Josh Kraushaar on the Right-to-Work Fight in Michigan

Josh Kraushaar of National Journal explains why 2013 and 2014 are likely to prove important for the organized labor movement:

Labor is confronting the same challenges as Republicans—its core voters are aging and its mission for much of the 20th century doesn’t match the necessities of a changing America. The new economy, filled with workers regularly switching jobs, isn’t the same as a generation ago, when most employees stuck with the same firm for life and negotiated benefits accordingly. Labor badly needs a retooling, to focus as much toward building worker-education programs to train employees for service-sector jobs as on fighting laws designed to crack down on their political power, which has been declining without any external involvement.
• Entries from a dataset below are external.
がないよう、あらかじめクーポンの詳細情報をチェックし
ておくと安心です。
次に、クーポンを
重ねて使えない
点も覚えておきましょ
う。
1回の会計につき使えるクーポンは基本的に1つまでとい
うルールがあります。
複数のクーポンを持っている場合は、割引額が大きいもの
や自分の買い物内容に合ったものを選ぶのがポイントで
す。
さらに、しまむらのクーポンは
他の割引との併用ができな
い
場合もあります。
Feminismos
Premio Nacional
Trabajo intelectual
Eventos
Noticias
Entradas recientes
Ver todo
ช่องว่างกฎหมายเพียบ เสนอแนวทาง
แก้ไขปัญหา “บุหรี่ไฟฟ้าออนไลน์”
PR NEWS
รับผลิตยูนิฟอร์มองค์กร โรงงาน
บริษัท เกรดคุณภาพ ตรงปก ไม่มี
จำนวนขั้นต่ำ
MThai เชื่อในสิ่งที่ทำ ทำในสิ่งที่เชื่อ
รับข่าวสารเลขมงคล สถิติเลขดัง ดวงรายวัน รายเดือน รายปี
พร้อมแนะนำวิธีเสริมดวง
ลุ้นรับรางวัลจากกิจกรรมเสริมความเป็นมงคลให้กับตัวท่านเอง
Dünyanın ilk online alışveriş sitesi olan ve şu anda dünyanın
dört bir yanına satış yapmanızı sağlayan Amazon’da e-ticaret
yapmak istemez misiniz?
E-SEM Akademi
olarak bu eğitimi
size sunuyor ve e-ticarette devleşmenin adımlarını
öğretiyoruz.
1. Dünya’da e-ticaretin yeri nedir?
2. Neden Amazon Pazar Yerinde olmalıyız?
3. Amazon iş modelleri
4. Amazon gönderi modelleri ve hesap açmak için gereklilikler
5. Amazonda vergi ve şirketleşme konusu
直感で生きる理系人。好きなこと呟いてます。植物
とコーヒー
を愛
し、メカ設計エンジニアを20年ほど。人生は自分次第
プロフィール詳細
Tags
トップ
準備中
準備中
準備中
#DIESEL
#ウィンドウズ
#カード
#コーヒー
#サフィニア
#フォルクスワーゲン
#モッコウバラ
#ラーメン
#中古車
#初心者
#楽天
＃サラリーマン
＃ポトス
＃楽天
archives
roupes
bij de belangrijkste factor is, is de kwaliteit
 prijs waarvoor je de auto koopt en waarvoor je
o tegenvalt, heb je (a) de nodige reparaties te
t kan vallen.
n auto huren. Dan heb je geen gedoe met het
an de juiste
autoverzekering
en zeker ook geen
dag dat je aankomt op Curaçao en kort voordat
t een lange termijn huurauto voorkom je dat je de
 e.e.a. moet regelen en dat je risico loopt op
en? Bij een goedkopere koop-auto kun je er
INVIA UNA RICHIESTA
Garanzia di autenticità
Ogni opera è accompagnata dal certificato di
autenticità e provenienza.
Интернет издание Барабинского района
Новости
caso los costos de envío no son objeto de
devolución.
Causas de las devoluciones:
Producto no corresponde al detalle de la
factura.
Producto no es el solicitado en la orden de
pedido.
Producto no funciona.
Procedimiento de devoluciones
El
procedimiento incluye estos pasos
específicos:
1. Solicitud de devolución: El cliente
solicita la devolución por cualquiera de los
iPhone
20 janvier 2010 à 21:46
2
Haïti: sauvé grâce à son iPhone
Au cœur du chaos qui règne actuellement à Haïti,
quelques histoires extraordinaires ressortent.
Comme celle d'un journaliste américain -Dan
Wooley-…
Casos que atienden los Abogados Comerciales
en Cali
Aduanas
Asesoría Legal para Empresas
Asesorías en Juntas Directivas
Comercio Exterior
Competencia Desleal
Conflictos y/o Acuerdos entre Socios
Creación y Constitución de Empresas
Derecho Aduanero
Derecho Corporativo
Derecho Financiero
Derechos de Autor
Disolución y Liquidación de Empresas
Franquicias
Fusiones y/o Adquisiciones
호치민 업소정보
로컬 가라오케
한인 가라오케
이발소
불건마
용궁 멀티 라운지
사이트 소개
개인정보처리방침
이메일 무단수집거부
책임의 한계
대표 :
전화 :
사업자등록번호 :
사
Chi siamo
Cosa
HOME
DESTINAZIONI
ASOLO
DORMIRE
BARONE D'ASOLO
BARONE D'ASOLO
Historian Walter Russell Mead argues that we’re undergoing a sea change in American life, the demise of what he calls the blue economic model: “The core institutions, ideas and expectations that shaped American life for the 60 years after the New Deal, don’t work anymore. The gaps between the social system we inhabit and the one we now need are becoming so wide that we can no longer paper over them.”

One glaring irony about the 2012 presidential election is that unions were able to provide a bulwark of support to President Obama in many battleground states, even as their numbers dwindled sharply. In Ohio, union households made up only 22 percent of the electorate, down 6 points since 2008. In Michigan, labor households made up just 28 percent of the electorate, a steep drop from 34 percent four years earlier. Even outside the Rust Belt in Nevada, the labor proportion of the vote dropped from 23 percent to 16 percent.

These upcoming gubernatorial races will be a test for how much influence labor can still muster. [Emphasis added]

Kraushaar goes on to describe a number of forthcoming gubernatorial races in which labor unions will make a concerted effort to defeat controversial conservatives, many of whom have tried to curb union influence over policymaking. Much will depend on the outcome of these races.

Reihan Salam is president of the Manhattan Institute and a contributing editor of National Review.